No one deserved it more.
“DeAndra Parrish.” She said she looked at me, concern etched across her brow.
“Refresh my memory.”
“She’s a 12-year-old I placed. She’d been sexually assaulted by her older brother, nice neighborhood, you remember?”
“Yes, it’s coming back to me, looked haunted in her eyes?”
“Yes, pretty cocoa skin? She’s so little. Ringing a bell? Anyway speaking of ringing I gave her my cell, I wanted her to text me if she needed anything.”
“You know you’re not supposed to right.”
“Yes, like you weren’t supposed to with me?”
“Shh. You’ll get me in trouble with the boss.”
“You are the boss.”
“Right, so what’s up?”
“I’m just worried. She has not returned my texts. She was very introverted the last home visit. It feels like she’s going in the wrong direction with this placement.”
“Is safety a concern here?”
“From her foster family? No, I think they are good. Norm recommended them when I was doing the placement.”
“You’re doing all you can. I know that. You can do an unscheduled visit if you keep having this concern. Now go home. I think you got here before me which means you’re going on 12 hours?”
“You’re still here.”
“I’m the boss remember.”
I found her coat and handed it to her. I knew the danger of working too long, of letting the job seep into every aspect of your life. Cassidy was like me, so it was likely there was nothing I could do to help her separate work from life. It was a hard lesson that I was still learning and I was a decade older.
“Okay, okay.”
“I don’t want to be on Craddock Flynn’s shit list.” Her fiancé was scary, handsome, and over-protective. They would have a rough road ahead if Cassidy stayed in this office.

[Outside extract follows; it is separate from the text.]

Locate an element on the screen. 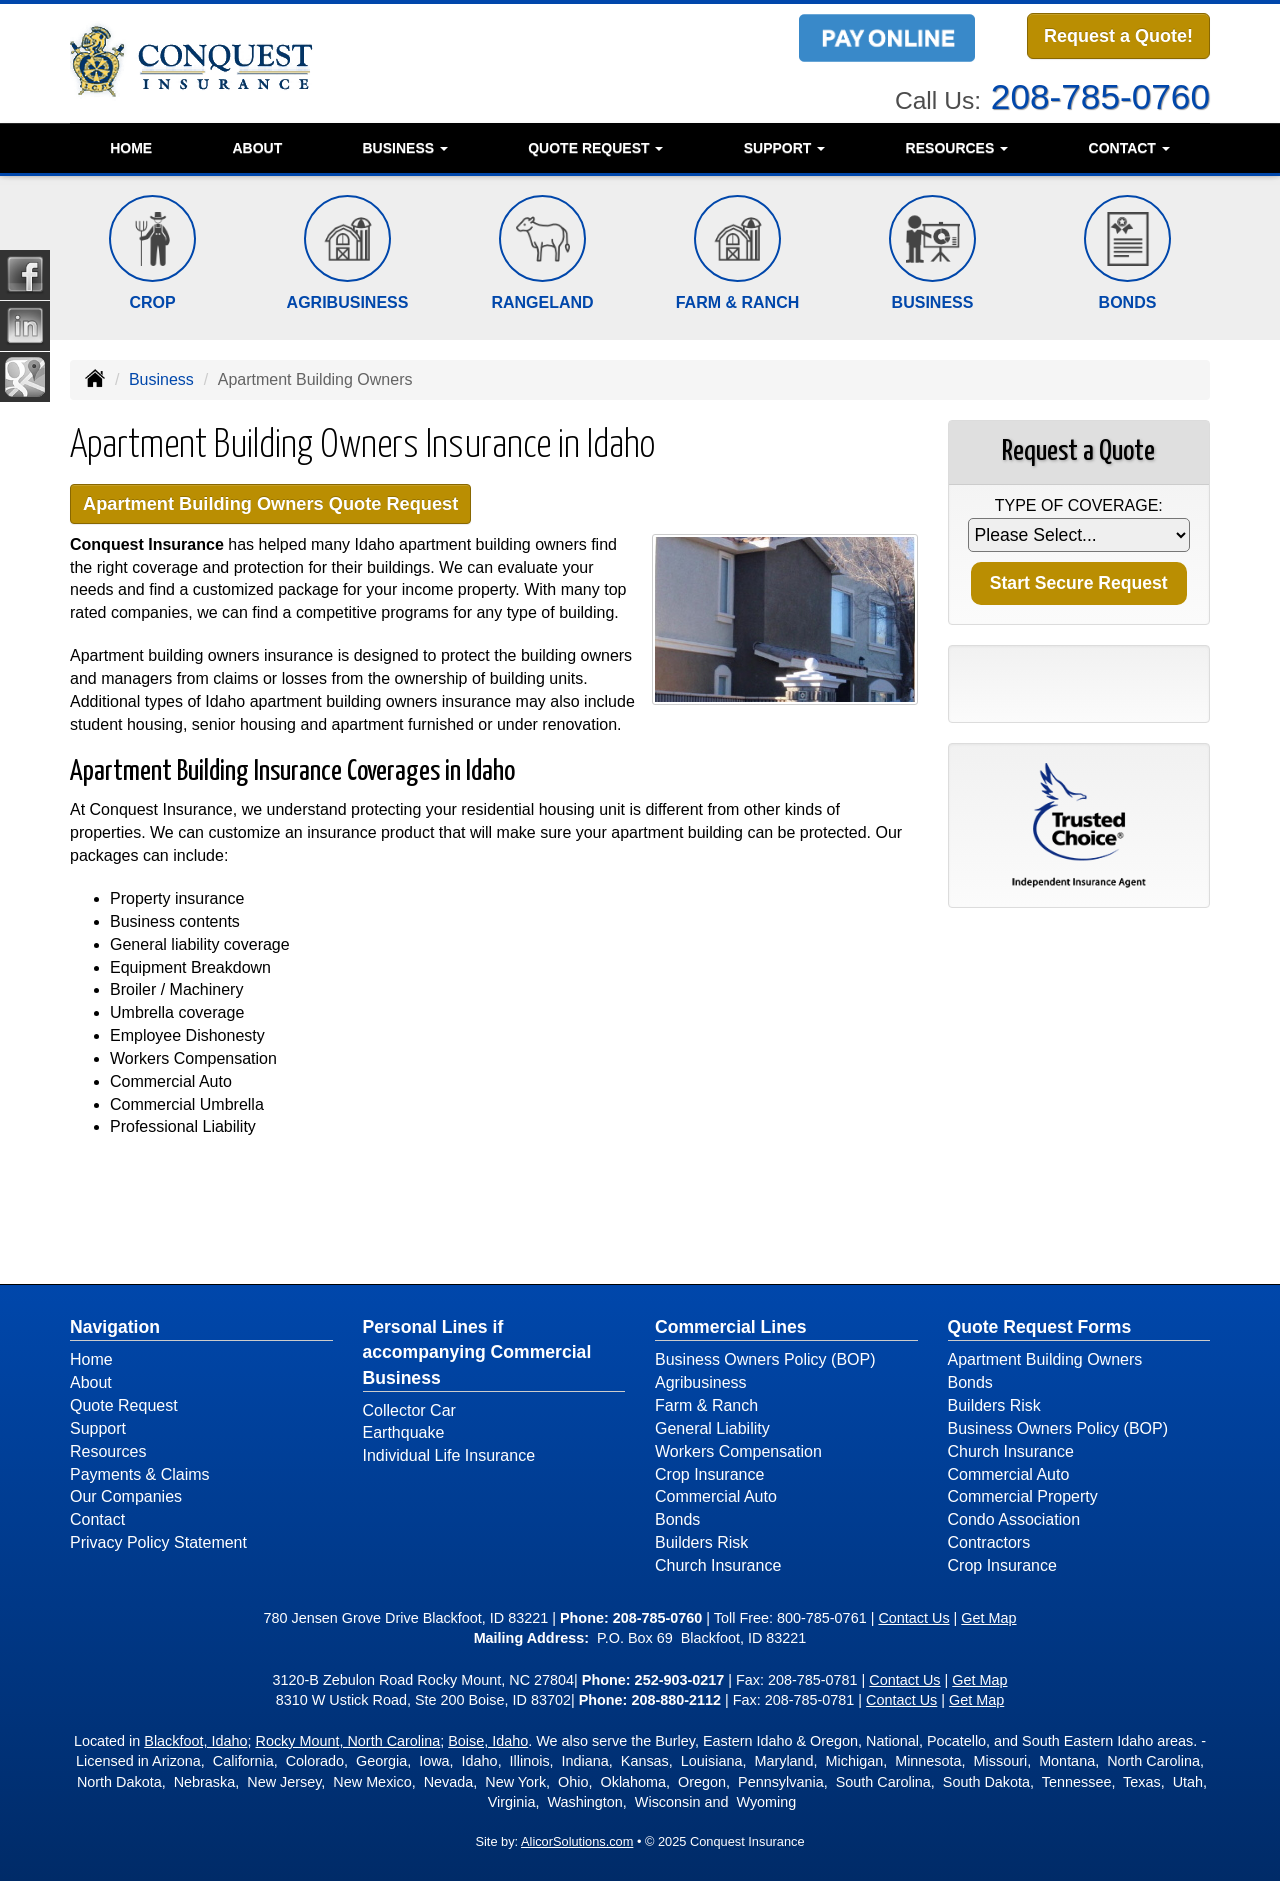 This screenshot has width=1280, height=1883. General Liability is located at coordinates (712, 1429).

Tonight, at least, I would get her home before the eleven o’clock news.
She was the last one out. I headed to my office and thought through the day. I should take my own advice. Most days I did. I got home to Henry so we could do homework, hang out, or play video games. My life was work and Henry. It was full, or, at least, busy.
I looked at the file I had for Kirstin Jones, the runaway. Where are you, Kirstin? I would call Detective Murray tomorrow; just to be sure there was not more I could do.